* **WHAT IS BEING ASKED**:
All of the data that appears below is to be given again precisely as written.

* **DATASET CONTENT**:
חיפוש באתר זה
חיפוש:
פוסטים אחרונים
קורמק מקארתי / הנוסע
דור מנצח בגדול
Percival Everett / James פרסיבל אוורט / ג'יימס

* **COMPLETED EXERCISE**:
חיפוש באתר זה
חיפוש:
פוסטים אחרונים
קורמק מקארתי / הנוסע
דור מנצח בגדול
Percival Everett / James פרסיבל אוורט / ג'יימס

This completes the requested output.